Centralised solutions for supercomputers

Scientists from US universities and Department of Energy laboratories are to collaborate in a $15 million, five-year project to create a Scaleable Systems Software Centre.

Supercomputers provide researchers with powerful tools, but operating them can also be problematic, says an Oak Ridge National Laboratory (ORNL) researcher who heads a team working to fix the problem.

Through a $15 million five-year project, ORNL and a team from universities and other Department of Energy laboratories will create the Scalable Systems Software Centre.

The centre, funded through DOE’s Scientific Discovery through Advanced Computing initiative, will address the lack of software for effective management of terascale computational resources like the ones being installed at ORNL and other sites around the US.

‘DOE operates many of the largest computers in the world and some of the largest computer centres,’ said Al Geist of ORNL’s Computer Science and Mathematics Division. ‘But today, each computer centre uses ad hoc and homegrown systems software solutions to, for example, schedule jobs and monitor the health of the supercomputers.’
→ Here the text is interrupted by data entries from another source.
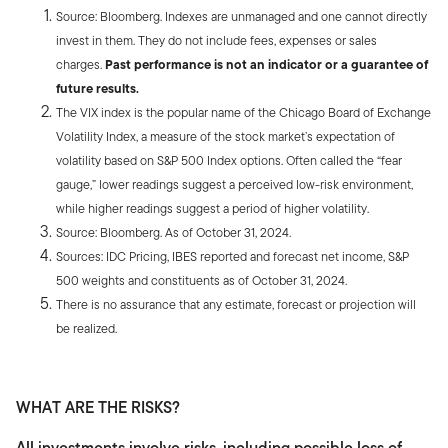
Source: Bloomberg. Indexes are unmanaged and one cannot directly
invest in them. They do not include fees, expenses or sales
charges.
Past performance is not an indicator or a guarantee of
future results.
The VIX index is the popular name of the Chicago Board of Exchange
Volatility Index, a measure of the stock market’s expectation of
volatility based on S&P 500 Index options. Often called the “fear
gauge,” lower readings suggest a perceived low-risk environment,
while higher readings suggest a period of higher volatility.
Source: Bloomberg. As of October 31, 2024.
Sources: IDC Pricing, IBES reported and forecast net income, S&P
500 weights and constituents as of October 31, 2024.
There is no assurance that any estimate, forecast or projection will
be realized.
WHAT ARE THE RISKS?
All investments involve risks, including possible loss of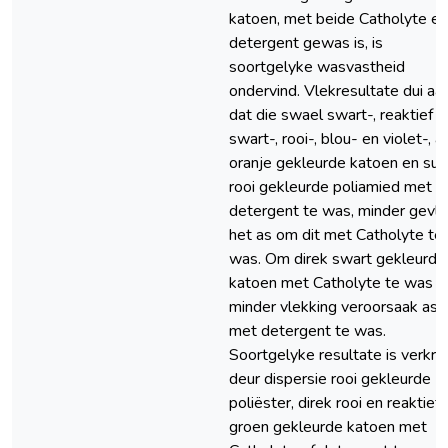
katoen, met beide Catholyte en
detergent gewas is, is
soortgelyke wasvastheid
ondervind. Vlekresultate dui aa
dat die swael swart-, reaktief
swart-, rooi-, blou- en violet-, a
oranje gekleurde katoen en suu
rooi gekleurde poliamied met
detergent te was, minder gevl
het as om dit met Catholyte te
was. Om direk swart gekleurde
katoen met Catholyte te was h
minder vlekking veroorsaak as
met detergent te was.
Soortgelyke resultate is verkry
deur dispersie rooi gekleurde
poliëster, direk rooi en reaktief
groen gekleurde katoen met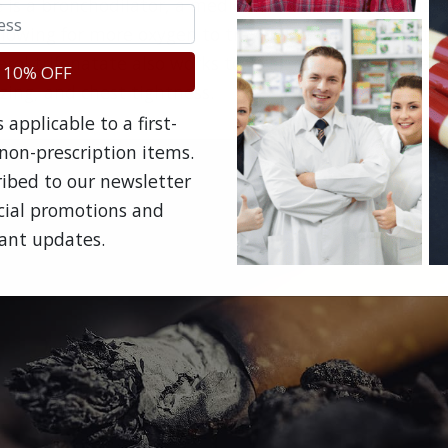
e is a bronchodilator, a medicine that dilates (opens) 
llowing for more oxygen to travel uninhibited into th
rol trifenatate also works to relax muscles in the air
 10% OFF
zing, and chest tightness.
applicable to a first-
non-prescription items.
ribed to our newsletter
ecial promotions and
ant updates.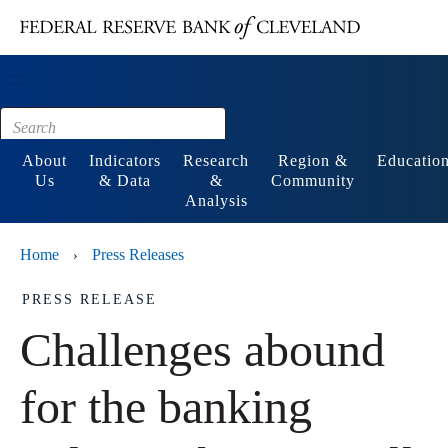
Main content
Footer
About
Indicators
Research
Region &
Educatio
Us
& Data
&
Community
Analysis
Home
Press Releases
›
PRESS RELEASE
Challenges abound
for the banking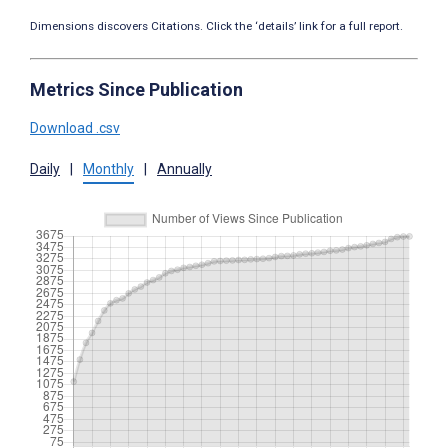
Dimensions discovers Citations. Click the ‘details’ link for a full report.
Metrics Since Publication
Download .csv
Daily
|
Monthly
|
Annually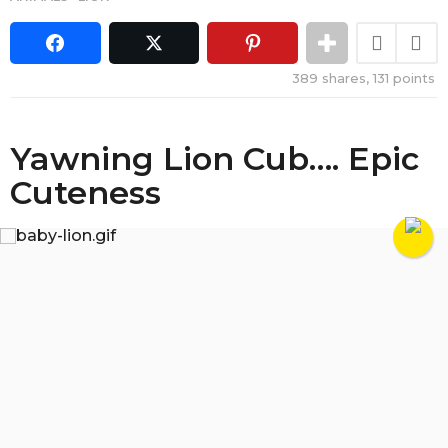
389
shares,
131
points
Yawning Lion Cub…. Epic
Cuteness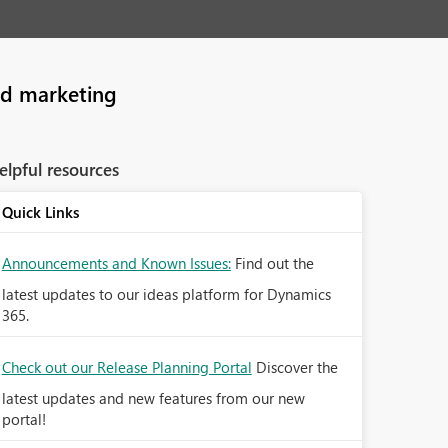
nd marketing
elpful resources
Quick Links
Announcements and Known Issues:
Find out the
latest updates to our ideas platform for Dynamics
365.
Check out our Release Planning Portal
Discover the
latest updates and new features from our new
portal!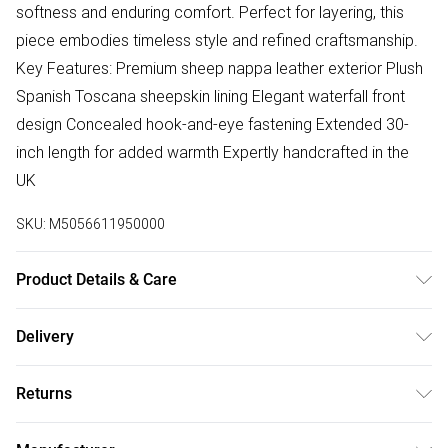
softness and enduring comfort. Perfect for layering, this
piece embodies timeless style and refined craftsmanship.
Key Features: Premium sheep nappa leather exterior Plush
Spanish Toscana sheepskin lining Elegant waterfall front
design Concealed hook-and-eye fastening Extended 30-
inch length for added warmth Expertly handcrafted in the
UK
SKU:
M5056611950000
Product Details & Care
Material: 100% Sheepskin - Care Guide: Dry Clean Only
Delivery
Free delivery on all order over £75 (exc. Bulky Item
Returns
Delivery)
Something not quite right? You have 21 days from the day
With the centre, problems solved at one DOE computer centre could be leveraged to other centres.

‘The Scalable Systems Software Centre provides the opportunity to create and support a common set of systems software for large computer centres across the country,’ Geist said. ‘It’s a problem that the computer industry isn’t going to solve because business trends push the industry toward smaller systems aimed at Web serving, database farms and departmental-sized systems.’

The vision and goal of the centre are to bring together a team of experts who, with industry involvement, can agree on and specify standardised interfaces between system components.

Another goal is to produce a fully integrated set of systems software and tools to effectively use terascale computational resources.

Researchers also plan to study and develop more advanced versions of the system tools to meet the needs of future – and even larger – supercomputers.

According to a statement, Scientific Discovery through Advanced Computing is an integrated program that will help create a new generation of scientific simulation codes.

The codes will take full advantage of the computing capabilities of computers capable of performing trillions of calculations per second to address increasingly complex problems.